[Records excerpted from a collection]
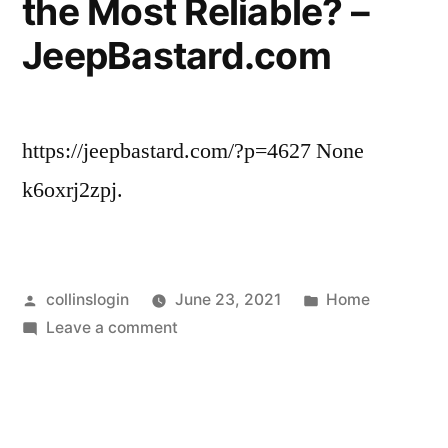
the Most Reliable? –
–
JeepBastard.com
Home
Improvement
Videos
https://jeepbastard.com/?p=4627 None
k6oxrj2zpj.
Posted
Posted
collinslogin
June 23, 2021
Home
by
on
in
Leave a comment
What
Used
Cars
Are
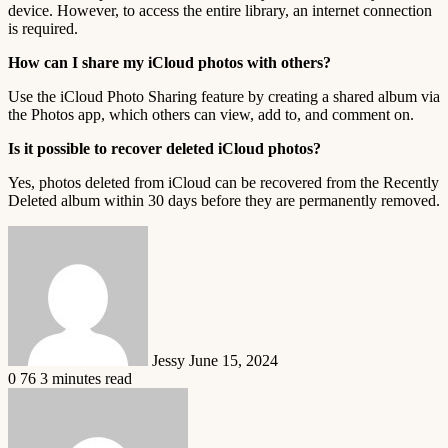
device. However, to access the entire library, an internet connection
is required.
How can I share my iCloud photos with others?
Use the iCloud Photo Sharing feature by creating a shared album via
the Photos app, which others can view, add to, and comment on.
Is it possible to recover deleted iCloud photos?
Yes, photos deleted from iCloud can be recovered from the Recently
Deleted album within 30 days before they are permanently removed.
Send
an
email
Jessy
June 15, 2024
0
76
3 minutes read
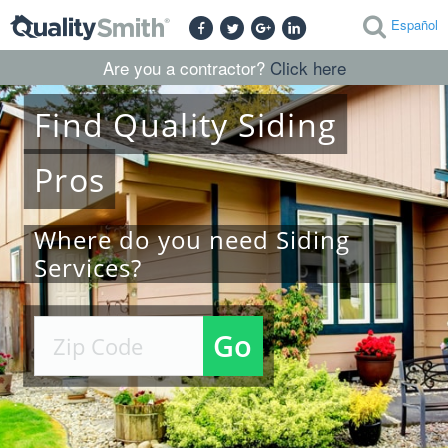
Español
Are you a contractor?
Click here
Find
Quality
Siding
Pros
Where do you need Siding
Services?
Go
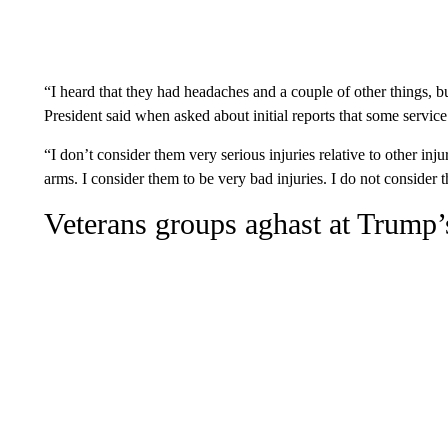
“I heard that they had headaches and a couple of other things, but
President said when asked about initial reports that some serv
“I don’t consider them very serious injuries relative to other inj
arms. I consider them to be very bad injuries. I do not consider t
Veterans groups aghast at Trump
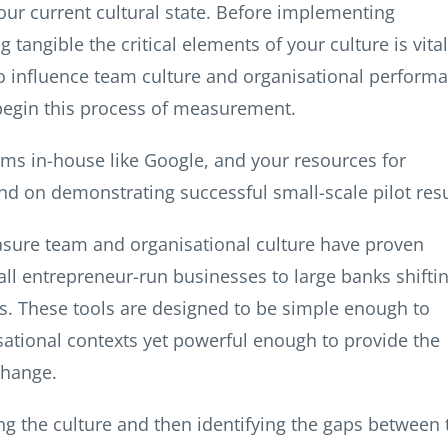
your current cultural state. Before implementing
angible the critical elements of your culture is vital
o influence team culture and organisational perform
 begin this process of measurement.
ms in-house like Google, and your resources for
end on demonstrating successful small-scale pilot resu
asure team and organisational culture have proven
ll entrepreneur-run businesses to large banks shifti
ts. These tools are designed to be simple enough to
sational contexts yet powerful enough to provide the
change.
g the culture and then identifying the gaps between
* * *
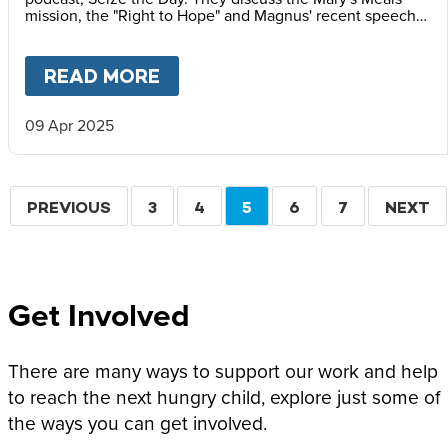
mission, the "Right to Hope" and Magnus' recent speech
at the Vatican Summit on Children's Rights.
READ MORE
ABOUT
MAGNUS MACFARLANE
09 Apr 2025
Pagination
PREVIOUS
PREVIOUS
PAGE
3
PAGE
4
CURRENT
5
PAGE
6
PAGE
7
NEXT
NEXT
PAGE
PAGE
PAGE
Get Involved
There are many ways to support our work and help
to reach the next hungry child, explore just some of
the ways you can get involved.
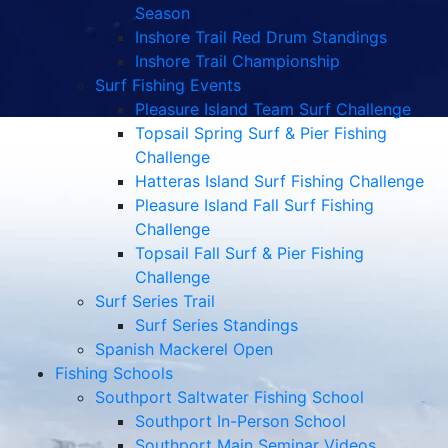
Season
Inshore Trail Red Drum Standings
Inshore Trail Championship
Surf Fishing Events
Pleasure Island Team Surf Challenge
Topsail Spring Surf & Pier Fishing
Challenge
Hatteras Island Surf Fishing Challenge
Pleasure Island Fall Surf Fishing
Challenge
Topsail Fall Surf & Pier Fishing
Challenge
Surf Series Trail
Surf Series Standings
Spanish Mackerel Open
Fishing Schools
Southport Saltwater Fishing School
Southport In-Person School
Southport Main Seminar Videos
* * *
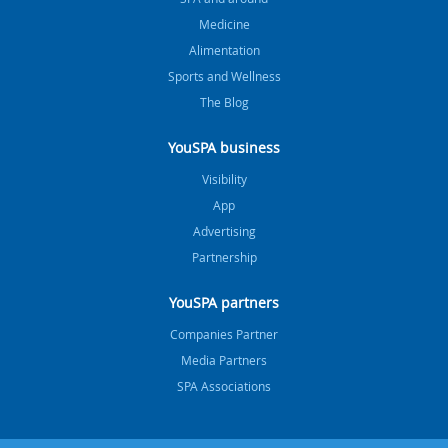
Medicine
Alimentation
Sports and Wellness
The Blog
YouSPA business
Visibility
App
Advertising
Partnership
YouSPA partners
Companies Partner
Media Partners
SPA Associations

TASK STATEMENT:
From the records above, quote only the lines running from the line with "Southport Saltwater Fishing School" to the line with "Southport Main Seminar Videos", both lines included.

ANSWER FOR THE TASK:
Southport Saltwater Fishing School
Southport In-Person School
Southport Main Seminar Videos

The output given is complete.